Exercise data ->
·····
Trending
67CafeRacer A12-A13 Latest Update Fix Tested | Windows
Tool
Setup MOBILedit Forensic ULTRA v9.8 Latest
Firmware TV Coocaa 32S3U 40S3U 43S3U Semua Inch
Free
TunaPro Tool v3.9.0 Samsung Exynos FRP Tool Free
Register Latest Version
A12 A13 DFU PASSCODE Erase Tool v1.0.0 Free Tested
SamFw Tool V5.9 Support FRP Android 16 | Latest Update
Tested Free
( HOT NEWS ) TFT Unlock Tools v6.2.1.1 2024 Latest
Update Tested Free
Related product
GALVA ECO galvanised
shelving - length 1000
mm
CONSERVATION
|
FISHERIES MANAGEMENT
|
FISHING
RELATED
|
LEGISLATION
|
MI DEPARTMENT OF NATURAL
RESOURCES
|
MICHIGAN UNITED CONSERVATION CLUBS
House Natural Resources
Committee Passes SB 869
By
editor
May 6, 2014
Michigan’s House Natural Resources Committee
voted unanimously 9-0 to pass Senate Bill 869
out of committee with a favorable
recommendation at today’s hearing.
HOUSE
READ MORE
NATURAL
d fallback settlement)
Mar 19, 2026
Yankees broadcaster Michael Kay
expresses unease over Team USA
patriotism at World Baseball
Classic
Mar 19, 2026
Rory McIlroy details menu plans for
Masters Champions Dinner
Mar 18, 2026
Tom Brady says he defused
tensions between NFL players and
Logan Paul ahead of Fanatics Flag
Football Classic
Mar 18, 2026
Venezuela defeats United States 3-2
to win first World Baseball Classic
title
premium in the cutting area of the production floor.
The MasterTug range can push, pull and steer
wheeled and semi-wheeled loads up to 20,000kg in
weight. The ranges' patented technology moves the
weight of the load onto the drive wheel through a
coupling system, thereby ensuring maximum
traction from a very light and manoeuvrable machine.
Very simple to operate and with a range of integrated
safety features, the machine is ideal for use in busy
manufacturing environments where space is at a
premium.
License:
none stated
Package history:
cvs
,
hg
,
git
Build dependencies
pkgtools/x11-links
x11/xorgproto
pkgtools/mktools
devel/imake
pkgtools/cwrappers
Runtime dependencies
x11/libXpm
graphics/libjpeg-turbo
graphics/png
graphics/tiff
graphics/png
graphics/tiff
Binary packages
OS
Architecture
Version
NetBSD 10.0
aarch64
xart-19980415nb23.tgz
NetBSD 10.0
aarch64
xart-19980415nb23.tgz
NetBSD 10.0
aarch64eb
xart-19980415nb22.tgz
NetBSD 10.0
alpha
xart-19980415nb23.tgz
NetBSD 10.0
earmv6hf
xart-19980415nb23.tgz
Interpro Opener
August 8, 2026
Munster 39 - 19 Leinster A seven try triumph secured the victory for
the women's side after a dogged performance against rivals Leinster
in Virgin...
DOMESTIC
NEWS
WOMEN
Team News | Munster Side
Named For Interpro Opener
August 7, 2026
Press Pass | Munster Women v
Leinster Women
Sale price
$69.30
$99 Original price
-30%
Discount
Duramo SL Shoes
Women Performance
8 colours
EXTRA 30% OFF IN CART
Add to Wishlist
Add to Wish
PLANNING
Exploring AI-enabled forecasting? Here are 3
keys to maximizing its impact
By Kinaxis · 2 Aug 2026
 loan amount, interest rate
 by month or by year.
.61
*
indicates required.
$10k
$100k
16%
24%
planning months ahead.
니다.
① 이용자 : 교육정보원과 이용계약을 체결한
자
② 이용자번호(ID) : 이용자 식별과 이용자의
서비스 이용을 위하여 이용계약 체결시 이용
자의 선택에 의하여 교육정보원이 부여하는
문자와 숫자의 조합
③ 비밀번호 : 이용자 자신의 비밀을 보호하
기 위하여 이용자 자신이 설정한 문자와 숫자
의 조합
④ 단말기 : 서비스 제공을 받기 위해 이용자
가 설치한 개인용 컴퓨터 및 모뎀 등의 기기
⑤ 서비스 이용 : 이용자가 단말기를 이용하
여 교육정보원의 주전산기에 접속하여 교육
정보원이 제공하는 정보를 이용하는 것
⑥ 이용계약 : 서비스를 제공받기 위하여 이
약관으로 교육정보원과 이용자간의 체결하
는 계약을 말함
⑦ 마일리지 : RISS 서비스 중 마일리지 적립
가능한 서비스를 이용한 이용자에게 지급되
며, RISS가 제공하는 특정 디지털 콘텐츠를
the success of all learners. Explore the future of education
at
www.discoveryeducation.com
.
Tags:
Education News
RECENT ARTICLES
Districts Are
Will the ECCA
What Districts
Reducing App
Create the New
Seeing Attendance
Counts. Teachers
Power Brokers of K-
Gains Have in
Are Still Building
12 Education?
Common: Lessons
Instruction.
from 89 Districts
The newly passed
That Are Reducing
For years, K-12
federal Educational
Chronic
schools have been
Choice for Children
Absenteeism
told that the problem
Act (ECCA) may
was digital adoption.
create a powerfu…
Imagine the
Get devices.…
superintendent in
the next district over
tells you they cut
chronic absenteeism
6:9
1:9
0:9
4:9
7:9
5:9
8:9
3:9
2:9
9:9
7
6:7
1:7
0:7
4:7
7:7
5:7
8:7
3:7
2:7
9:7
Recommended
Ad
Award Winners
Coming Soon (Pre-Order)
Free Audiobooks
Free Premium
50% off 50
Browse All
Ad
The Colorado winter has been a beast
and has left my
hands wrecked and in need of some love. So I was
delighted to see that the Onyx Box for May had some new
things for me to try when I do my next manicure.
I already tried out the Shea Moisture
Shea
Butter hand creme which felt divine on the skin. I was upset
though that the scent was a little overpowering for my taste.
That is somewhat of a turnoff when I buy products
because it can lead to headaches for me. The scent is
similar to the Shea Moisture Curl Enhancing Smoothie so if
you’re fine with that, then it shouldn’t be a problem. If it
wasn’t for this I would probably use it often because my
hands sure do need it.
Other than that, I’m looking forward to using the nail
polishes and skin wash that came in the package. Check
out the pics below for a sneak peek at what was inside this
·····
Task description -> An exact copy of every record above is required.

Problem solution ->
Trending
67CafeRacer A12-A13 Latest Update Fix Tested | Windows
Tool
Setup MOBILedit Forensic ULTRA v9.8 Latest
Firmware TV Coocaa 32S3U 40S3U 43S3U Semua Inch
Free
TunaPro Tool v3.9.0 Samsung Exynos FRP Tool Free
Register Latest Version
A12 A13 DFU PASSCODE Erase Tool v1.0.0 Free Tested
SamFw Tool V5.9 Support FRP Android 16 | Latest Update
Tested Free
( HOT NEWS ) TFT Unlock Tools v6.2.1.1 2024 Latest
Update Tested Free
Related product
GALVA ECO galvanised
shelving - length 1000
mm
CONSERVATION
|
FISHERIES MANAGEMENT
|
FISHING
RELATED
|
LEGISLATION
|
MI DEPARTMENT OF NATURAL
RESOURCES
|
MICHIGAN UNITED CONSERVATION CLUBS
House Natural Resources
Committee Passes SB 869
By
editor
May 6, 2014
Michigan’s House Natural Resources Committee
voted unanimously 9-0 to pass Senate Bill 869
out of committee with a favorable
recommendation at today’s hearing.
HOUSE
READ MORE
NATURAL
d fallback settlement)
Mar 19, 2026
Yankees broadcaster Michael Kay
expresses unease over Team USA
patriotism at World Baseball
Classic
Mar 19, 2026
Rory McIlroy details menu plans for
Masters Champions Dinner
Mar 18, 2026
Tom Brady says he defused
tensions between NFL players and
Logan Paul ahead of Fanatics Flag
Football Classic
Mar 18, 2026
Venezuela defeats United States 3-2
to win first World Baseball Classic
title
premium in the cutting area of the production floor.
The MasterTug range can push, pull and steer
wheeled and semi-wheeled loads up to 20,000kg in
weight. The ranges' patented technology moves the
weight of the load onto the drive wheel through a
coupling system, thereby ensuring maximum
traction from a very light and manoeuvrable machine.
Very simple to operate and with a range of integrated
safety features, the machine is ideal for use in busy
manufacturing environments where space is at a
premium.
License:
none stated
Package history:
cvs
,
hg
,
git
Build dependencies
pkgtools/x11-links
x11/xorgproto
pkgtools/mktools
devel/imake
pkgtools/cwrappers
Runtime dependencies
x11/libXpm
graphics/libjpeg-turbo
graphics/png
graphics/tiff
graphics/png
graphics/tiff
Binary packages
OS
Architecture
Version
NetBSD 10.0
aarch64
xart-19980415nb23.tgz
NetBSD 10.0
aarch64
xart-19980415nb23.tgz
NetBSD 10.0
aarch64eb
xart-19980415nb22.tgz
NetBSD 10.0
alpha
xart-19980415nb23.tgz
NetBSD 10.0
earmv6hf
xart-19980415nb23.tgz
Interpro Opener
August 8, 2026
Munster 39 - 19 Leinster A seven try triumph secured the victory for
the women's side after a dogged performance against rivals Leinster
in Virgin...
DOMESTIC
NEWS
WOMEN
Team News | Munster Side
Named For Interpro Opener
August 7, 2026
Press Pass | Munster Women v
Leinster Women
Sale price
$69.30
$99 Original price
-30%
Discount
Duramo SL Shoes
Women Performance
8 colours
EXTRA 30% OFF IN CART
Add to Wishlist
Add to Wish
PLANNING
Exploring AI-enabled forecasting? Here are 3
keys to maximizing its impact
By Kinaxis · 2 Aug 2026
 loan amount, interest rate
 by month or by year.
.61
*
indicates required.
$10k
$100k
16%
24%
planning months ahead.
니다.
① 이용자 : 교육정보원과 이용계약을 체결한
자
② 이용자번호(ID) : 이용자 식별과 이용자의
서비스 이용을 위하여 이용계약 체결시 이용
자의 선택에 의하여 교육정보원이 부여하는
문자와 숫자의 조합
③ 비밀번호 : 이용자 자신의 비밀을 보호하
기 위하여 이용자 자신이 설정한 문자와 숫자
의 조합
④ 단말기 : 서비스 제공을 받기 위해 이용자
가 설치한 개인용 컴퓨터 및 모뎀 등의 기기
⑤ 서비스 이용 : 이용자가 단말기를 이용하
여 교육정보원의 주전산기에 접속하여 교육
정보원이 제공하는 정보를 이용하는 것
⑥ 이용계약 : 서비스를 제공받기 위하여 이
약관으로 교육정보원과 이용자간의 체결하
는 계약을 말함
⑦ 마일리지 : RISS 서비스 중 마일리지 적립
가능한 서비스를 이용한 이용자에게 지급되
며, RISS가 제공하는 특정 디지털 콘텐츠를
the success of all learners. Explore the future of education
at
www.discoveryeducation.com
.
Tags:
Education News
RECENT ARTICLES
Districts Are
Will the ECCA
What Districts
Reducing App
Create the New
Seeing Attendance
Counts. Teachers
Power Brokers of K-
Gains Have in
Are Still Building
12 Education?
Common: Lessons
Instruction.
from 89 Districts
The newly passed
That Are Reducing
For years, K-12
federal Educational
Chronic
schools have been
Choice for Children
Absenteeism
told that the problem
Act (ECCA) may
was digital adoption.
create a powerfu…
Imagine the
Get devices.…
superintendent in
the next district over
tells you they cut
chronic absenteeism
6:9
1:9
0:9
4:9
7:9
5:9
8:9
3:9
2:9
9:9
7
6:7
1:7
0:7
4:7
7:7
5:7
8:7
3:7
2:7
9:7
Recommended
Ad
Award Winners
Coming Soon (Pre-Order)
Free Audiobooks
Free Premium
50% off 50
Browse All
Ad
The Colorado winter has been a beast
and has left my
hands wrecked and in need of some love. So I was
delighted to see that the Onyx Box for May had some new
things for me to try when I do my next manicure.
I already tried out the Shea Moisture
Shea
Butter hand creme which felt divine on the skin. I was upset
though that the scent was a little overpowering for my taste.
That is somewhat of a turnoff when I buy products
because it can lead to headaches for me. The scent is
similar to the Shea Moisture Curl Enhancing Smoothie so if
you’re fine with that, then it shouldn’t be a problem. If it
wasn’t for this I would probably use it often because my
hands sure do need it.
Other than that, I’m looking forward to using the nail
polishes and skin wash that came in the package. Check
out the pics below for a sneak peek at what was inside this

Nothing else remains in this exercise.